=== Given records ===

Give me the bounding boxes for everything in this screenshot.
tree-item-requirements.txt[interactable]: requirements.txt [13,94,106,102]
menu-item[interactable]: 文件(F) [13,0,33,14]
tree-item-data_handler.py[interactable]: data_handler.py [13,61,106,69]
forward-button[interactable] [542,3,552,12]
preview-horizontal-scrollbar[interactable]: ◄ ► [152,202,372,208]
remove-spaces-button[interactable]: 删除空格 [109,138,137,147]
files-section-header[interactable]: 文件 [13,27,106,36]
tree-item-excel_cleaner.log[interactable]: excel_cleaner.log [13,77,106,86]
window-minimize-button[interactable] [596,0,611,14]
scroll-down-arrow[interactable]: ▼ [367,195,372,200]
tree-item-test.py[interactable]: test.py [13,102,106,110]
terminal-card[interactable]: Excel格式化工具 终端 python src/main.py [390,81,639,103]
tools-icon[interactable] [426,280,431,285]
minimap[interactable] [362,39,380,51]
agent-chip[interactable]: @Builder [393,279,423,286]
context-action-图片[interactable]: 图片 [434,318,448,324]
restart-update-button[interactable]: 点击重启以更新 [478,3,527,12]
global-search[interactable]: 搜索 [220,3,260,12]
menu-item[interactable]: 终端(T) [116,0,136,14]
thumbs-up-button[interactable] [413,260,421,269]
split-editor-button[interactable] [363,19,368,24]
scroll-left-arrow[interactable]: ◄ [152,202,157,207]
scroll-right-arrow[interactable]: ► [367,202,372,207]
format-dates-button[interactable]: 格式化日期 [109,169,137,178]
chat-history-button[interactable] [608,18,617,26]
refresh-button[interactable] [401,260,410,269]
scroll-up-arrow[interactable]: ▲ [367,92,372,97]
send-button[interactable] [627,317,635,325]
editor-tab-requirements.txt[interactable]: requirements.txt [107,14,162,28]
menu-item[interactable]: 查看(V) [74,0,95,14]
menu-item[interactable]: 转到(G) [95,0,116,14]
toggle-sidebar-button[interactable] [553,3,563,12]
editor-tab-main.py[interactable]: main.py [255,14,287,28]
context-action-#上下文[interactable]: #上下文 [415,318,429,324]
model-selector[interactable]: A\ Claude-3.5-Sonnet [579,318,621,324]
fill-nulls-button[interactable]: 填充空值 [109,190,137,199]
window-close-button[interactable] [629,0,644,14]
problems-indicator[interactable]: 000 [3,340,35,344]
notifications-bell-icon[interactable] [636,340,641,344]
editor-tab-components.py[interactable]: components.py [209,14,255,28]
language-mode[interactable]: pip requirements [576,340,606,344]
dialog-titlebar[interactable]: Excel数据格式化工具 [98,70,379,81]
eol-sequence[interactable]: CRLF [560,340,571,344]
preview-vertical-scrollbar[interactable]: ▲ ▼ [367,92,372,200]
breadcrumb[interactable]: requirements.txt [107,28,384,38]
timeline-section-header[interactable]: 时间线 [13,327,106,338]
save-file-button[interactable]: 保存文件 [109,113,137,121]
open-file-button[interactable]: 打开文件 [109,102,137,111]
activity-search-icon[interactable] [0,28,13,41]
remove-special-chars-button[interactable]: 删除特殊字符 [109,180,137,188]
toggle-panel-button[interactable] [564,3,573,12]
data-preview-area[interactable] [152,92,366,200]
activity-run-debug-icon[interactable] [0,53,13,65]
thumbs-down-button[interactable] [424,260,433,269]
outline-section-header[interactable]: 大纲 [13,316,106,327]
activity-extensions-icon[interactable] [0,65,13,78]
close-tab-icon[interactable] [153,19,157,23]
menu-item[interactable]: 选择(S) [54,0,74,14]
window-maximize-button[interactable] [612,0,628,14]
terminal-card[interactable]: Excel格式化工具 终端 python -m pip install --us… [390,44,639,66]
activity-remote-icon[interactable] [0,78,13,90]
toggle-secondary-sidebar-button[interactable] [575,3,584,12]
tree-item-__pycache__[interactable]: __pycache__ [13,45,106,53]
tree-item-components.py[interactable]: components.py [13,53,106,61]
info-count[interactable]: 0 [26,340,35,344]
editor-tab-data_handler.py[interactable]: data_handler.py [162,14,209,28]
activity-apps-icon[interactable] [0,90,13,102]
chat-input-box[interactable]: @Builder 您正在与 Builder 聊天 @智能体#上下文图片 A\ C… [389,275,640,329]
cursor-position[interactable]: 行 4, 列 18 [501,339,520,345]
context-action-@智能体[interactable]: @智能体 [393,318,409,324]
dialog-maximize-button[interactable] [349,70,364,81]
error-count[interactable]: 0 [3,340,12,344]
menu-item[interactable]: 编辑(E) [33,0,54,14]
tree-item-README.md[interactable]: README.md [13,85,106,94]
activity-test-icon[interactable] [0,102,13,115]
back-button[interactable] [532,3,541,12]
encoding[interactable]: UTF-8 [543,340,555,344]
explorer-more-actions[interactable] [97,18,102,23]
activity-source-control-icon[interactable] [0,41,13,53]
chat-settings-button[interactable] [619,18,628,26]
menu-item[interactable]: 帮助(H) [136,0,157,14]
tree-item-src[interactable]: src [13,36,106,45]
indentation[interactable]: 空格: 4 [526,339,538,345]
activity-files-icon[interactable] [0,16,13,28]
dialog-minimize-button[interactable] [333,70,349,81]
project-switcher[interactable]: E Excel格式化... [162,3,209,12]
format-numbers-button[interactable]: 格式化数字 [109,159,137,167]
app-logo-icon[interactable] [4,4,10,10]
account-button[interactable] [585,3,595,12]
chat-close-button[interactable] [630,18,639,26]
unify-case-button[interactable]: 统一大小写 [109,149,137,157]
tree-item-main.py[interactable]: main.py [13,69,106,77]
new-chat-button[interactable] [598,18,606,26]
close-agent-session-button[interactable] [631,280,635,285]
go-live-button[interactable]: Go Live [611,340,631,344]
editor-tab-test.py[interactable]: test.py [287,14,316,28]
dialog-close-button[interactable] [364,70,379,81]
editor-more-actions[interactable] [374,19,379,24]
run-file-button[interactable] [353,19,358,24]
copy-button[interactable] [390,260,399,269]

===

◆ **About this task**
Give back the data above, repeating every record exactly.

◆ **Solution below**
Give me the bounding boxes for everything in this screenshot.
tree-item-requirements.txt[interactable]: requirements.txt [13,94,106,102]
menu-item[interactable]: 文件(F) [13,0,33,14]
tree-item-data_handler.py[interactable]: data_handler.py [13,61,106,69]
forward-button[interactable] [542,3,552,12]
preview-horizontal-scrollbar[interactable]: ◄ ► [152,202,372,208]
remove-spaces-button[interactable]: 删除空格 [109,138,137,147]
files-section-header[interactable]: 文件 [13,27,106,36]
tree-item-excel_cleaner.log[interactable]: excel_cleaner.log [13,77,106,86]
window-minimize-button[interactable] [596,0,611,14]
scroll-down-arrow[interactable]: ▼ [367,195,372,200]
tree-item-test.py[interactable]: test.py [13,102,106,110]
terminal-card[interactable]: Excel格式化工具 终端 python src/main.py [390,81,639,103]
tools-icon[interactable] [426,280,431,285]
minimap[interactable] [362,39,380,51]
agent-chip[interactable]: @Builder [393,279,423,286]
context-action-图片[interactable]: 图片 [434,318,448,324]
restart-update-button[interactable]: 点击重启以更新 [478,3,527,12]
global-search[interactable]: 搜索 [220,3,260,12]
menu-item[interactable]: 终端(T) [116,0,136,14]
thumbs-up-button[interactable] [413,260,421,269]
split-editor-button[interactable] [363,19,368,24]
scroll-left-arrow[interactable]: ◄ [152,202,157,207]
scroll-right-arrow[interactable]: ► [367,202,372,207]
format-dates-button[interactable]: 格式化日期 [109,169,137,178]
chat-history-button[interactable] [608,18,617,26]
refresh-button[interactable] [401,260,410,269]
scroll-up-arrow[interactable]: ▲ [367,92,372,97]
send-button[interactable] [627,317,635,325]
editor-tab-requirements.txt[interactable]: requirements.txt [107,14,162,28]
menu-item[interactable]: 查看(V) [74,0,95,14]
menu-item[interactable]: 转到(G) [95,0,116,14]
toggle-sidebar-button[interactable] [553,3,563,12]
editor-tab-main.py[interactable]: main.py [255,14,287,28]
context-action-#上下文[interactable]: #上下文 [415,318,429,324]
model-selector[interactable]: A\ Claude-3.5-Sonnet [579,318,621,324]
fill-nulls-button[interactable]: 填充空值 [109,190,137,199]
window-close-button[interactable] [629,0,644,14]
problems-indicator[interactable]: 000 [3,340,35,344]
notifications-bell-icon[interactable] [636,340,641,344]
editor-tab-components.py[interactable]: components.py [209,14,255,28]
language-mode[interactable]: pip requirements [576,340,606,344]
dialog-titlebar[interactable]: Excel数据格式化工具 [98,70,379,81]
eol-sequence[interactable]: CRLF [560,340,571,344]
preview-vertical-scrollbar[interactable]: ▲ ▼ [367,92,372,200]
breadcrumb[interactable]: requirements.txt [107,28,384,38]
timeline-section-header[interactable]: 时间线 [13,327,106,338]
save-file-button[interactable]: 保存文件 [109,113,137,121]
open-file-button[interactable]: 打开文件 [109,102,137,111]
activity-search-icon[interactable] [0,28,13,41]
remove-special-chars-button[interactable]: 删除特殊字符 [109,180,137,188]
toggle-panel-button[interactable] [564,3,573,12]
data-preview-area[interactable] [152,92,366,200]
activity-run-debug-icon[interactable] [0,53,13,65]
thumbs-down-button[interactable] [424,260,433,269]
outline-section-header[interactable]: 大纲 [13,316,106,327]
activity-extensions-icon[interactable] [0,65,13,78]
close-tab-icon[interactable] [153,19,157,23]
menu-item[interactable]: 选择(S) [54,0,74,14]
window-maximize-button[interactable] [612,0,628,14]
terminal-card[interactable]: Excel格式化工具 终端 python -m pip install --us… [390,44,639,66]
activity-remote-icon[interactable] [0,78,13,90]
toggle-secondary-sidebar-button[interactable] [575,3,584,12]
tree-item-__pycache__[interactable]: __pycache__ [13,45,106,53]
tree-item-components.py[interactable]: components.py [13,53,106,61]
info-count[interactable]: 0 [26,340,35,344]
editor-tab-data_handler.py[interactable]: data_handler.py [162,14,209,28]
activity-apps-icon[interactable] [0,90,13,102]
chat-input-box[interactable]: @Builder 您正在与 Builder 聊天 @智能体#上下文图片 A\ C… [389,275,640,329]
cursor-position[interactable]: 行 4, 列 18 [501,339,520,345]
context-action-@智能体[interactable]: @智能体 [393,318,409,324]
dialog-maximize-button[interactable] [349,70,364,81]
error-count[interactable]: 0 [3,340,12,344]
menu-item[interactable]: 编辑(E) [33,0,54,14]
tree-item-README.md[interactable]: README.md [13,85,106,94]
activity-test-icon[interactable] [0,102,13,115]
back-button[interactable] [532,3,541,12]
encoding[interactable]: UTF-8 [543,340,555,344]
explorer-more-actions[interactable] [97,18,102,23]
activity-source-control-icon[interactable] [0,41,13,53]
chat-settings-button[interactable] [619,18,628,26]
menu-item[interactable]: 帮助(H) [136,0,157,14]
tree-item-src[interactable]: src [13,36,106,45]
indentation[interactable]: 空格: 4 [526,339,538,345]
activity-files-icon[interactable] [0,16,13,28]
dialog-minimize-button[interactable] [333,70,349,81]
project-switcher[interactable]: E Excel格式化... [162,3,209,12]
format-numbers-button[interactable]: 格式化数字 [109,159,137,167]
app-logo-icon[interactable] [4,4,10,10]
account-button[interactable] [585,3,595,12]
chat-close-button[interactable] [630,18,639,26]
unify-case-button[interactable]: 统一大小写 [109,149,137,157]
tree-item-main.py[interactable]: main.py [13,69,106,77]
new-chat-button[interactable] [598,18,606,26]
close-agent-session-button[interactable] [631,280,635,285]
go-live-button[interactable]: Go Live [611,340,631,344]
editor-tab-test.py[interactable]: test.py [287,14,316,28]
dialog-close-button[interactable] [364,70,379,81]
editor-more-actions[interactable] [374,19,379,24]
run-file-button[interactable] [353,19,358,24]
copy-button[interactable] [390,260,399,269]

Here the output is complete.